START Available data

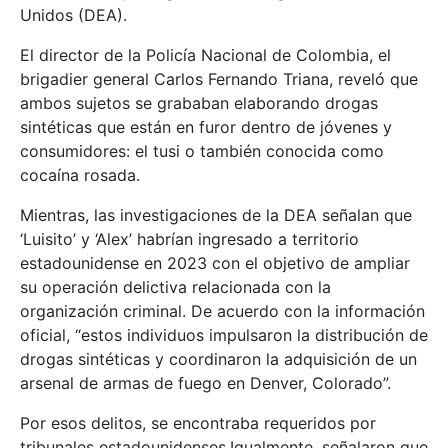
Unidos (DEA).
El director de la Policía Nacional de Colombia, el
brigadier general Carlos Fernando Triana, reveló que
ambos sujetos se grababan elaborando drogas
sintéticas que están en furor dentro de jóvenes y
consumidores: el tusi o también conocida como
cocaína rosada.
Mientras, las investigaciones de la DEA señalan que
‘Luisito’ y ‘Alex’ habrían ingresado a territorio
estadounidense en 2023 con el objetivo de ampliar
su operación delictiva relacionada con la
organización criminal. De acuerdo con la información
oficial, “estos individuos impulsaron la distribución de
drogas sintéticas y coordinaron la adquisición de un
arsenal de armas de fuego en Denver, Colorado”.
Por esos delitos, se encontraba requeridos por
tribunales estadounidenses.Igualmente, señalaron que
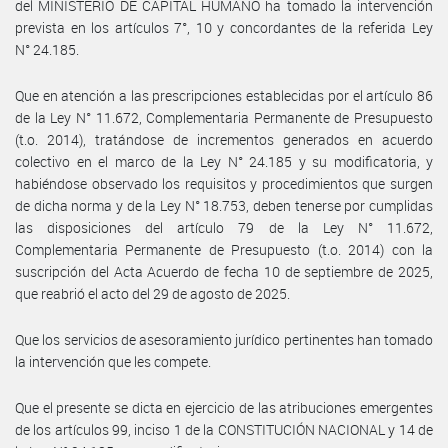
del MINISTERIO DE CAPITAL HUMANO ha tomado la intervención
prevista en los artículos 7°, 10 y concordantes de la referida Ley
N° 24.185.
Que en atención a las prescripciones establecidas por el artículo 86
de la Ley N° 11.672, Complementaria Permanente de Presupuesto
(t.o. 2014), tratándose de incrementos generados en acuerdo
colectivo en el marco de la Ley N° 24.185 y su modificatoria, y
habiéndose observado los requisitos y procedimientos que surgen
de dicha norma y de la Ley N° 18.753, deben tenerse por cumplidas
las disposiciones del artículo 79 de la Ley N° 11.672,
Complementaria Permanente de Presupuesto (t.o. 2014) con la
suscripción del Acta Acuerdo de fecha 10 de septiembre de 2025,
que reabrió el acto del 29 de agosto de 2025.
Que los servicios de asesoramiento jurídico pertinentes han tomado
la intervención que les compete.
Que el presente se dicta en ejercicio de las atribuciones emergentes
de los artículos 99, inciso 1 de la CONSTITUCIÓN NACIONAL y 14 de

END Available data
START Available data

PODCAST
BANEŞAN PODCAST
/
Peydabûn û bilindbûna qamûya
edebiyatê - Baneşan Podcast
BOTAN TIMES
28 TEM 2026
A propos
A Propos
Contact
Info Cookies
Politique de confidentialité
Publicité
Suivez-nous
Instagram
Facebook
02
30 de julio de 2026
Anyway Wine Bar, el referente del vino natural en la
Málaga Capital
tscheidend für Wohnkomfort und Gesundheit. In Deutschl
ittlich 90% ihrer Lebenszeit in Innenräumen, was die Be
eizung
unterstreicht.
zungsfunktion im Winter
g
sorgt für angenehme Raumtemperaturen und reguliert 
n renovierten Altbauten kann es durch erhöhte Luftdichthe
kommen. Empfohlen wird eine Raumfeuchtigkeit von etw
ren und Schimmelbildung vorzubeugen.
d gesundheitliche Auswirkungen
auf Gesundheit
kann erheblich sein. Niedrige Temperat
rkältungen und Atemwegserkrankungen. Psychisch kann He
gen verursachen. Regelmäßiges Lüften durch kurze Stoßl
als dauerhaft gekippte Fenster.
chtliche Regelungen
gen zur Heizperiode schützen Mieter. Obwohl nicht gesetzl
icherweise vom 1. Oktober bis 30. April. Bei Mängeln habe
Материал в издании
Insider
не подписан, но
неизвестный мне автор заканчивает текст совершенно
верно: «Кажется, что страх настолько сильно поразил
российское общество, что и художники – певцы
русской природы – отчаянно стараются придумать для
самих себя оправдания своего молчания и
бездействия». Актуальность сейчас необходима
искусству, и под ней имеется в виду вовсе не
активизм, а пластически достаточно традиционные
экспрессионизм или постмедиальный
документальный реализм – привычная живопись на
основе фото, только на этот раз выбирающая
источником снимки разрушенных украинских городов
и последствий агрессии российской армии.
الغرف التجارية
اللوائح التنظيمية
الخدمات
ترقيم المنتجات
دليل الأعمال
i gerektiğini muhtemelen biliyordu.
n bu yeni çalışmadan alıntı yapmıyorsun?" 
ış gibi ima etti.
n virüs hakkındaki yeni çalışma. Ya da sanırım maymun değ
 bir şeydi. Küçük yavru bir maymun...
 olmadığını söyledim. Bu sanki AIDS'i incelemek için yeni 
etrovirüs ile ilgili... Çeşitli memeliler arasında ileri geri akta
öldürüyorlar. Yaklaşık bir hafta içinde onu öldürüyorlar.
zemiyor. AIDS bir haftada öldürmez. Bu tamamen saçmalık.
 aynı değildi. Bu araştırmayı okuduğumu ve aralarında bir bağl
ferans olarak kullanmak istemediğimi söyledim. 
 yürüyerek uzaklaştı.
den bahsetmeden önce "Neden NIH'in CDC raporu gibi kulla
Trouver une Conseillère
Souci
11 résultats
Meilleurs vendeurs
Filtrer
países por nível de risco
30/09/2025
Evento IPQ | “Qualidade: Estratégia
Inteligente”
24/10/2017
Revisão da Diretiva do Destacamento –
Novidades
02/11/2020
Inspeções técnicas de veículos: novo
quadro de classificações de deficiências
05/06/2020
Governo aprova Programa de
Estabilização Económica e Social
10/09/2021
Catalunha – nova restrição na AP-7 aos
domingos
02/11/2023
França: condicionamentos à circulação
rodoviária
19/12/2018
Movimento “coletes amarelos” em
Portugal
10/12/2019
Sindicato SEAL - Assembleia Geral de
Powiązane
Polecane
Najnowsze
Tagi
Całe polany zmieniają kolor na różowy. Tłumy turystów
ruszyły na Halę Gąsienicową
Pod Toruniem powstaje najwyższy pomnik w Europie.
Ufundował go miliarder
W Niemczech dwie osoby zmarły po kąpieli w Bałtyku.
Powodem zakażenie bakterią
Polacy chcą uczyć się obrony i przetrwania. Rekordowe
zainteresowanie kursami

END Available data

• _Your objective_
Send back an exact copy of only the lines from the line with "tscheidend für Wohnkomfort" up to and including the line with "kommen. Empfohlen wird" in the data above.

• _Result of the task_
tscheidend für Wohnkomfort und Gesundheit. In Deutschl
ittlich 90% ihrer Lebenszeit in Innenräumen, was die Be
eizung
unterstreicht.
zungsfunktion im Winter
g
sorgt für angenehme Raumtemperaturen und reguliert 
n renovierten Altbauten kann es durch erhöhte Luftdichthe
kommen. Empfohlen wird eine Raumfeuchtigkeit von etw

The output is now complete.